(Records from a data collection)
'''

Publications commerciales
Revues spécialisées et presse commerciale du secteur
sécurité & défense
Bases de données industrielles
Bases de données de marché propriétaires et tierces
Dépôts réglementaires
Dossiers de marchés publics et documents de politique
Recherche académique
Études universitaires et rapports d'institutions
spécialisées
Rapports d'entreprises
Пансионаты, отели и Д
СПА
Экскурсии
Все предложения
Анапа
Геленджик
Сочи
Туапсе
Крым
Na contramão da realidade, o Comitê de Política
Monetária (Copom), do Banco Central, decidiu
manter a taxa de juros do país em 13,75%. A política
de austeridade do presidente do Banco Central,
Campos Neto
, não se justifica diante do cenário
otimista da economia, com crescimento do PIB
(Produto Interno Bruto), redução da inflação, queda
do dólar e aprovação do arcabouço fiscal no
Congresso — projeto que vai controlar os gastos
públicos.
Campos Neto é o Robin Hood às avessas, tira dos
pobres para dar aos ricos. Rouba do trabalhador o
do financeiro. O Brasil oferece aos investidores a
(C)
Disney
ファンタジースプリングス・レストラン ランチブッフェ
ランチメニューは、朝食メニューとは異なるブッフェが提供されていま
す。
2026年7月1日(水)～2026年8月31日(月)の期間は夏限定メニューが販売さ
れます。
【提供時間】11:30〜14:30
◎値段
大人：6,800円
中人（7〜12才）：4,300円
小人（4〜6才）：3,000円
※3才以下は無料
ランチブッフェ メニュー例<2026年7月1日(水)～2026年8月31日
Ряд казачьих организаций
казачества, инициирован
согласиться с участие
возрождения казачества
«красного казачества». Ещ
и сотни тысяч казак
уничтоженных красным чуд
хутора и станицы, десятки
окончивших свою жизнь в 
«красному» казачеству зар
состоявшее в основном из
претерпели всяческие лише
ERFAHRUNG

'''

The response has to give back every record verbatim.

Publications commerciales
Revues spécialisées et presse commerciale du secteur
sécurité & défense
Bases de données industrielles
Bases de données de marché propriétaires et tierces
Dépôts réglementaires
Dossiers de marchés publics et documents de politique
Recherche académique
Études universitaires et rapports d'institutions
spécialisées
Rapports d'entreprises
Пансионаты, отели и Д
СПА
Экскурсии
Все предложения
Анапа
Геленджик
Сочи
Туапсе
Крым
Na contramão da realidade, o Comitê de Política
Monetária (Copom), do Banco Central, decidiu
manter a taxa de juros do país em 13,75%. A política
de austeridade do presidente do Banco Central,
Campos Neto
, não se justifica diante do cenário
otimista da economia, com crescimento do PIB
(Produto Interno Bruto), redução da inflação, queda
do dólar e aprovação do arcabouço fiscal no
Congresso — projeto que vai controlar os gastos
públicos.
Campos Neto é o Robin Hood às avessas, tira dos
pobres para dar aos ricos. Rouba do trabalhador o
do financeiro. O Brasil oferece aos investidores a
(C)
Disney
ファンタジースプリングス・レストラン ランチブッフェ
ランチメニューは、朝食メニューとは異なるブッフェが提供されていま
す。
2026年7月1日(水)～2026年8月31日(月)の期間は夏限定メニューが販売さ
れます。
【提供時間】11:30〜14:30
◎値段
大人：6,800円
中人（7〜12才）：4,300円
小人（4〜6才）：3,000円
※3才以下は無料
ランチブッフェ メニュー例<2026年7月1日(水)～2026年8月31日
Ряд казачьих организаций
казачества, инициирован
согласиться с участие
возрождения казачества
«красного казачества». Ещ
и сотни тысяч казак
уничтоженных красным чуд
хутора и станицы, десятки
окончивших свою жизнь в 
«красному» казачеству зар
состоявшее в основном из
претерпели всяческие лише
ERFAHRUNG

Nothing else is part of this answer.